• WHAT THE TASK ASKS:
Aim for an exact copy of the listing, without any images.

• MATERIAL SUPPLIED:
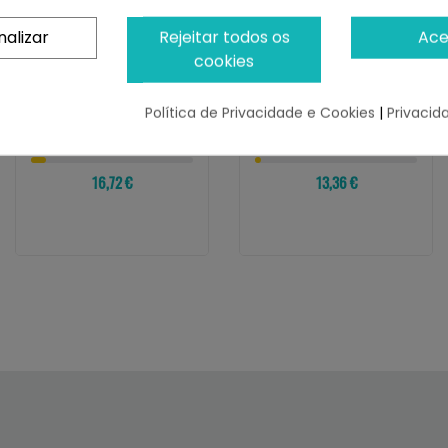
nalizar
Rejeitar todos os
Ace
cookies
VERSELE-LAGA
VERSELE-LAGA
Versele-Laga NutriBird
Versele-Laga Prestige
G14 Tropical Pienso
Premium Mix Loros Sin
Política de Privacidade e Cookies
|
Privacid
Para...
Nueces
¡Últimas produtos!
¡Últimas produtos!
16,72 €
13,36 €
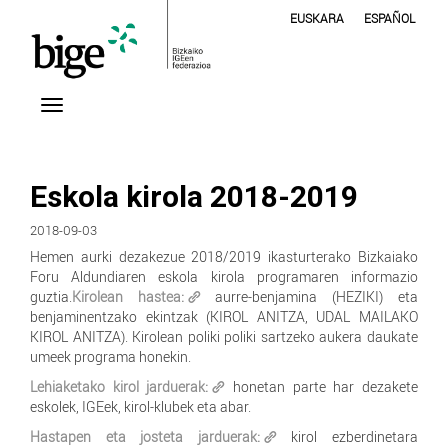
EUSKARA
ESPAÑOL
Eskola kirola 2018-2019
2018-09-03
Hemen aurki dezakezue 2018/2019 ikasturterako Bizkaiako
Foru Aldundiaren eskola kirola programaren informazio
guztia.
Kirolean hastea:
aurre-benjamina (HEZIKI) eta
benjaminentzako ekintzak (KIROL ANITZA, UDAL MAILAKO
KIROL ANITZA). Kirolean poliki poliki sartzeko aukera daukate
umeek programa honekin.
Lehiaketako kirol jarduerak:
honetan parte har dezakete
eskolek, IGEek, kirol-klubek eta abar.
Hastapen eta josteta jarduerak:
kirol ezberdinetara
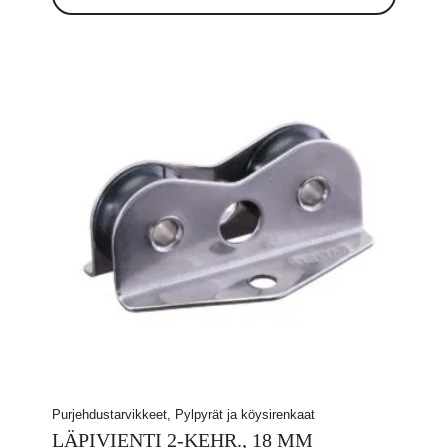
Purjehdustarvikkeet, Pylpyrät ja köysirenkaat
LÄPIVIENTI 2-KEHR., 18 MM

• ANSWER BOX:
nalizar
Rejeitar todos os
Ace
cookies
VERSELE-LAGA
VERSELE-LAGA
Versele-Laga NutriBird
Versele-Laga Prestige
G14 Tropical Pienso
Premium Mix Loros Sin
Política de Privacidade e Cookies
|
Privacid
Para...
Nueces
¡Últimas produtos!
¡Últimas produtos!
16,72 €
13,36 €
EUSKARA
ESPAÑOL
Eskola kirola 2018-2019
2018-09-03
Hemen aurki dezakezue 2018/2019 ikasturterako Bizkaiako
Foru Aldundiaren eskola kirola programaren informazio
guztia.
Kirolean hastea:
aurre-benjamina (HEZIKI) eta
benjaminentzako ekintzak (KIROL ANITZA, UDAL MAILAKO
KIROL ANITZA). Kirolean poliki poliki sartzeko aukera daukate
umeek programa honekin.
Lehiaketako kirol jarduerak:
honetan parte har dezakete
eskolek, IGEek, kirol-klubek eta abar.
Hastapen eta josteta jarduerak:
kirol ezberdinetara
Purjehdustarvikkeet, Pylpyrät ja köysirenkaat
LÄPIVIENTI 2-KEHR., 18 MM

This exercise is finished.